TASK GOAL
Everything in the entries below must be reproduced exactly, except the images.

RECORDS SUPPLIED
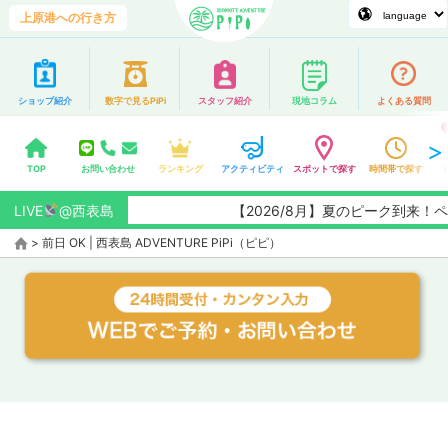
上原港への行き方
ショップ紹介
数字で見るPiPi
スタッフ紹介
現地コラム
よくある質問
TOP
お問い合わせ
ランキング
アクティビティ
スポットで探す
時間帯で探す
LIVE
@西表島
【2026/8月】夏のピーク到来
>
前日 OK | 西表島 ADVENTURE PiPi（ピピ）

RESPONSE
上原港への行き方
ショップ紹介
数字で見るPiPi
スタッフ紹介
現地コラム
よくある質問
TOP
お問い合わせ
ランキング
アクティビティ
スポットで探す
時間帯で探す
LIVE
@西表島
【2026/8月】夏のピーク到来
>
前日 OK | 西表島 ADVENTURE PiPi（ピピ）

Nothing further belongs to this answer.